Separately, a Charlottesville, Virginia, medical device company, Contraline, is developing a nonhormonal male birth control method that involves injecting a gel into the vas deferens, the tubes that transport sperm from the testicles.

Injecting the gel, called ADAM, involves a single, 15-minute procedure, said Kevin Eisenfrats, Contraline’s CEO and co-founder. Then, the gel is meant to stay in place for years. Contraline compares the long-acting reversible contraceptive to an intrauterine device (IUD) for women.

Contraline has been testing ADAM in an early clinical trial in Australia.
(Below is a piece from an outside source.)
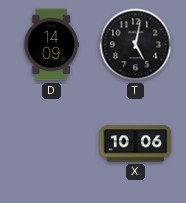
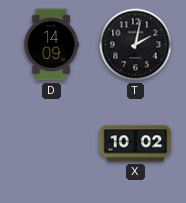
T: 5:02 -> 2:02
X: 10:06 -> 10:02
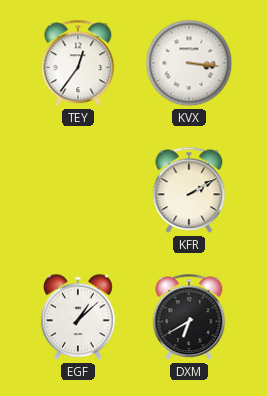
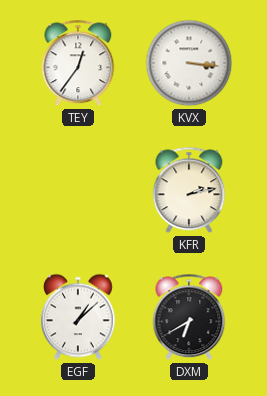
KFR: 2:10 -> 2:13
In January, the company reported that among 25 clinical trial participants, the approach resulted in a 99.8% to 100% reduction in the number of motile sperm within 30 days of the procedure, Eisenfrats said.

“It’s honestly very similar to the experience patients have after a vasectomy,” he said. “Some of these patients had light bruising and swelling, which go away on their own.”

Contraline hopes to start testing ADAM in the U.S. in 2025.

Because Contraline is developing ADAM as a medical device and not a drug, it may be able to go through a speedier clinical trial and regulatory process than contraceptive drugs like the hormonal gel, experts suggest.

If it goes according to plan — which can be rare for novel products with no precedent — Eisenfrats said he’s aiming for an FDA approval in 2027.